Background
This document describes a workflow for scanning documents which is being used at the Ma_Sys.ma. Additionally, the repository provides tools to aid with this workflow.
Being very specific, it is expected that the scripts are not immediately useful for general-purpose usage. However, they may still serve as an inspiration for developing an own workflow.
Technical Details
Scans are expected to be acquired in form of multiple PDF documents which may potentially contain multiple pages (e.g. from the same scan run through an automatic document feeder, short: ADF). Alternatively, scanning documents one-by-one by using a locally connected scanner are supported.
For storage, scans are converted to PNG files with a resolution of 150 DPI and 8 colors. If the mode of scanning can be influenced, it is set to grayscale by default.

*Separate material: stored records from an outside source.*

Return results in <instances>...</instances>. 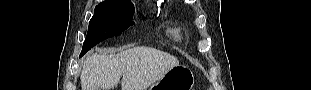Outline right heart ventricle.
Masks as SVG:
<instances>
[{
	"mask_svg": "<svg viewBox=\"0 0 311 90\" xmlns=\"http://www.w3.org/2000/svg\"><path fill=\"white\" fill-rule=\"evenodd\" d=\"M168 32L171 35V37H173L174 39H176V40L181 39L182 31H181V28L179 26H172L168 30Z\"/></svg>",
	"mask_w": 311,
	"mask_h": 90,
	"instance_id": "e07e8e85",
	"label": "right heart ventricle"
}]
</instances>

As an additional feature, scanned pages can be processed by an OCR to
retrieve a six-digit number which is used for constucting the file name
of form madocYYYYYY.png
where YYYYYY
is the
document’s number.
Workflow
The Ma_Sys.ma scanning workflow starts with (often hand-written) documents that are labelled by a pagination stamp with consecutive six-digit numbers near the begin of the document.
These documents are then processed by any of these two “ways”:
Way A: Scanning one-by-one
- Script
ma_scanner2 -n
is invoked - First document put into the scanner
- With [ENTER] the scan is triggered.
- After scanning, the next document is processed by putting it in the
scanner and continuing from step 3. If no more documents remain, the
scanning is completed by entering
q
followed by [ENTER]
In parallel, background processes convert the scan results to indexed grayscale with 8 colors and OCR processes try to recognize the numbers and rename the files accordingly
Way B: Scanning with ADF
- A local FTP server is started.
- Using a networked-scanner with ADF, documents are scanned in multiple batches and uploaded to the FTP server in form of PDF documents.

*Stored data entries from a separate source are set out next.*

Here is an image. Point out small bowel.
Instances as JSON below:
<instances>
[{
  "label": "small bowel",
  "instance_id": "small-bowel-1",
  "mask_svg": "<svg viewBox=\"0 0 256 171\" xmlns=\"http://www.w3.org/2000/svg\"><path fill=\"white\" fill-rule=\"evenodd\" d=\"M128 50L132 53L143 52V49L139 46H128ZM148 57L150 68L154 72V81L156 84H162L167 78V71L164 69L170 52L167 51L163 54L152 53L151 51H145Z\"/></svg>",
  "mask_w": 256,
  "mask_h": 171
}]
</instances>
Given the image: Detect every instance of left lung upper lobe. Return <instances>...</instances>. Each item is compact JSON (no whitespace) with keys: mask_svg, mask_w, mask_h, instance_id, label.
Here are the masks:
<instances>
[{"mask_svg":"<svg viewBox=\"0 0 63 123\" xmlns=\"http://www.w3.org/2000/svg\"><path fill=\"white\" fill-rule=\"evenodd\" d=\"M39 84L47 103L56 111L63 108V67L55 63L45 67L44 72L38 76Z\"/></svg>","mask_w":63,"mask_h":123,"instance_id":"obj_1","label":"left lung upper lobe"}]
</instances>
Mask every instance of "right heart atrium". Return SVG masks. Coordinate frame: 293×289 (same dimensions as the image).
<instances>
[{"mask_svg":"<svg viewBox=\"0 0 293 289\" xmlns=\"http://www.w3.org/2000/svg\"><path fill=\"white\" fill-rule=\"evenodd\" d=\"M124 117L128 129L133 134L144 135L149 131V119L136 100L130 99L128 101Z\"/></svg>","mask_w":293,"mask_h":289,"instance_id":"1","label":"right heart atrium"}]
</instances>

- In the directory with the PDF files,
ma_scanner -n .
is invoked. - Documents are converted and OCRed in parallel.
After the scanning
After processing documents this way, two types of faults can be observed:
- Wrongly named files
-
These can often be identified by being numbered outside the interval of
scanned pages. For instance, if documents 002001 to 002300 were
processed, files named
madoc992022.png
are likely to be wrongly named. One can identify these files by using a file manager’s sort by name function. - Unidentified files
-
If the OCR did not return any six-digit numbers for a file, it likely
did not recognize the stamped number. In this case, the file will be
called like its origin PDF + page number or
scan_YYY
withYYY
being a consecutive numbering scheme.
In both cases, the wrongly named files need to be renamed. To do
this, program scanimgrename
is invoked on all the files
whose names are incorrect. For instance, a typical invocation is
scanimgrename scan_???.png
to process all the hand-scanned
but unidentified files.
The scanimgrename
tool
Name
scanimgrename
– rename scanned image files
Synopsis
Usage: scanimgrename [file...]
Description
scanimgrename
provides a minmalistic interface showing
only the scanned document and a field to enter a number which will
automatically be prefixed by a suitable number of zeroes if it is less
than six digits. Upon pressing [ENTER], the file is renamed and the next
document is presented. Having processed all files, the interface
closes.
In case a file with the target file name already exists, pressing
[ENTER] will save the file name to a stack and turn to the already
existing file under the assumption that that file might have been
mis-named. scanimage
indicates this mode by showing the
number being entered in red as opposed to the regular blue color. Once
the rename conflict has been resolved, the color will turn blue
again.
Configuration
In order to configure a different file name scheme, the source code
ScanImgRename.java
nees to be changed and the
scanimgrename.jar
needs to be rebuilt e.g. by invoking
ant jar
.
The ma_scanner2
tool
Name
ma_scanner2
– Ma_Sys.ma Scanning Helper Script
Synopsis
Way A Usage ma_scanner2 [-n] [MODE RESOLUTION INDICES]
Way B Usage ma_scanner2 [-n] DIRECTORY
Description
Two different modes of invocation, corresponding to the different ways explained for the workflow are available.
- Way A
-
To perform scans of individual documents, the
scanimage
tool is used.ma_scanner2
provides an interactive interface querying the user to press [ENTER] to perform the next scan.MODE
can be one of Color, Gray or Lineart (default: Gray).RESOLUTION
is the scanning resolution in DPI (default: 150) andINDICES
is the number of colors to use for the output file. If-1
is given, all the colors from the scanner are retained. - Way B
-
To process scanned documents from an ADF, all pages from PDF files in
DIRECTORY
are processed using parallel processes.
Options
-n
-
If
-n
is given, numbers are attempted to be assigned to the files by processing them through the Tesseract OCR.
Examples
ma_scanner2
- A plain invocation allows scanning documents without numbers.
ma_scanner2 -n
- Scan individual pages and attempt to recognize the numbers.
ma_scanner2 Color 300 -1
- Scan images without reducing colors and with elevated resolutions. This is useful for non-document scans.
See also
Here are the links to the script’s dependencies. Most of them are optional for one of the ways described above, see their documentation to find out what they are useful for:
convert(1) gimp(1) parallel(1) pdfimages(1) scanimage(1) tesseract(1)